**Task to complete**.
In the listing below, the lines starting at the line with "subscribe to karen’s blog" and ending at the line with "d) ID Proof" are to be output verbatim. Images stay out of the copy.

**Information**.
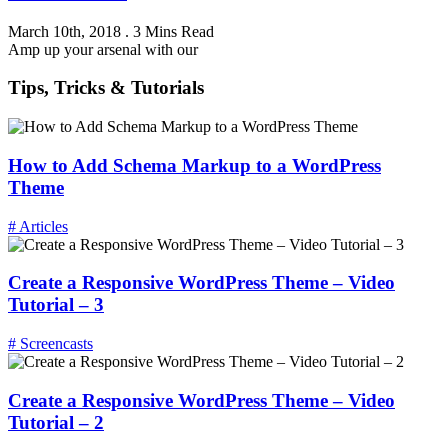
March 10th, 2018
.
3 Mins Read
Amp up your arsenal with our
Tips, Tricks & Tutorials
How to Add Schema Markup to a WordPress
Theme
# Articles
Create a Responsive WordPress Theme – Video
Tutorial – 3
# Screencasts
Create a Responsive WordPress Theme – Video
Tutorial – 2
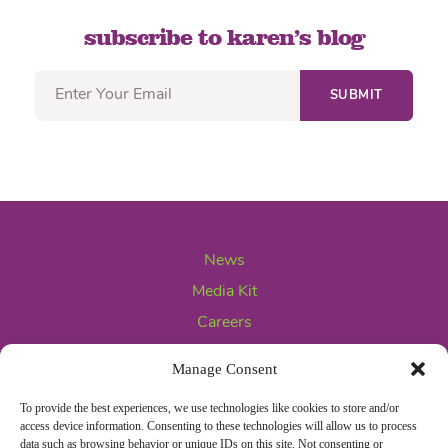
subscribe to karen’s blog
News
Media Kit
Careers
Contact Us
Manage Consent
To provide the best experiences, we use technologies like cookies to store and/or
access device information. Consenting to these technologies will allow us to process
data such as browsing behavior or unique IDs on this site. Not consenting or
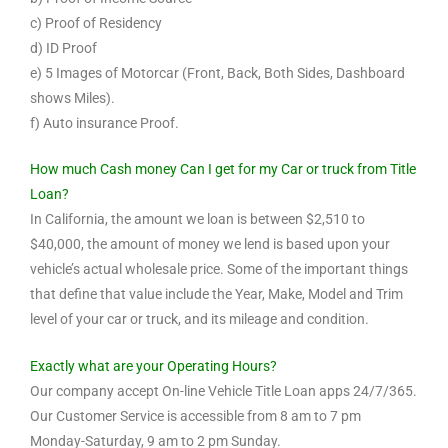
c) Proof of Residency
d) ID Proof
e) 5 Images of Motorcar (Front, Back, Both Sides, Dashboard
shows Miles).
f) Auto insurance Proof.
How much Cash money Can I get for my Car or truck from Title
Loan?
In California, the amount we loan is between $2,510 to
$40,000, the amount of money we lend is based upon your
vehicle’s actual wholesale price. Some of the important things
that define that value include the Year, Make, Model and Trim
level of your car or truck, and its mileage and condition.
Exactly what are your Operating Hours?
Our company accept On-line Vehicle Title Loan apps 24/7/365.
Our Customer Service is accessible from 8 am to 7 pm
Monday-Saturday, 9 am to 2 pm Sunday.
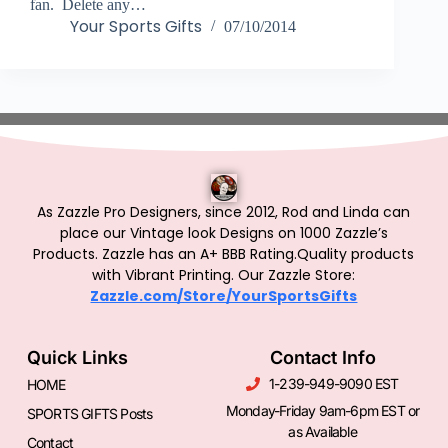
fan. Delete any…
Your Sports Gifts
07/10/2014
As Zazzle Pro Designers, since 2012, Rod and Linda can
place our Vintage look Designs on 1000 Zazzle’s
Products.
Zazzle has an A+ BBB Rating.Quality products
with Vibrant Printing. Our Zazzle Store:
Zazzle.com/Store/YourSportsGifts
Quick Links
Contact Info
1-239-949-9090 EST
HOME
Monday-Friday 9am-6pm EST or
SPORTS GIFTS Posts
as Available
Contact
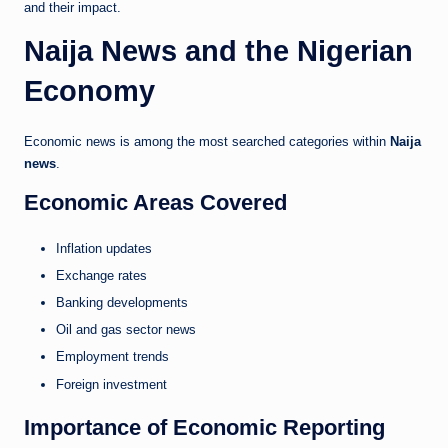
and their impact.
Naija News and the Nigerian
Economy
Economic news is among the most searched categories within
Naija
news
.
Economic Areas Covered
Inflation updates
Exchange rates
Banking developments
Oil and gas sector news
Employment trends
Foreign investment
Importance of Economic Reporting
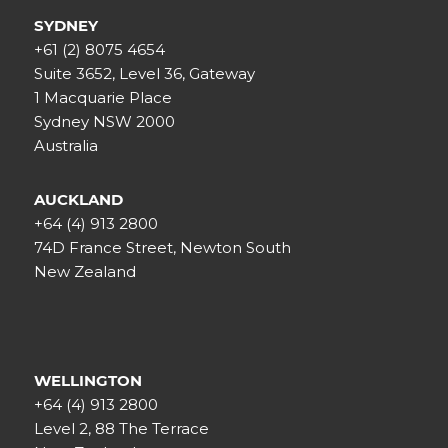
SYDNEY
+61 (2) 8075 4654
Suite 3652, Level 36, Gateway
1 Macquarie Place
Sydney NSW 2000
Australia
AUCKLAND
+64 (4) 913 2800
74D France Street, Newton South
New Zealand
WELLINGTON
+64 (4) 913 2800
Level 2, 88 The Terrace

**Response to this task**.
subscribe to karen’s blog
News
Media Kit
Careers
Contact Us
Manage Consent
To provide the best experiences, we use technologies like cookies to store and/or
access device information. Consenting to these technologies will allow us to process
data such as browsing behavior or unique IDs on this site. Not consenting or
c) Proof of Residency
d) ID Proof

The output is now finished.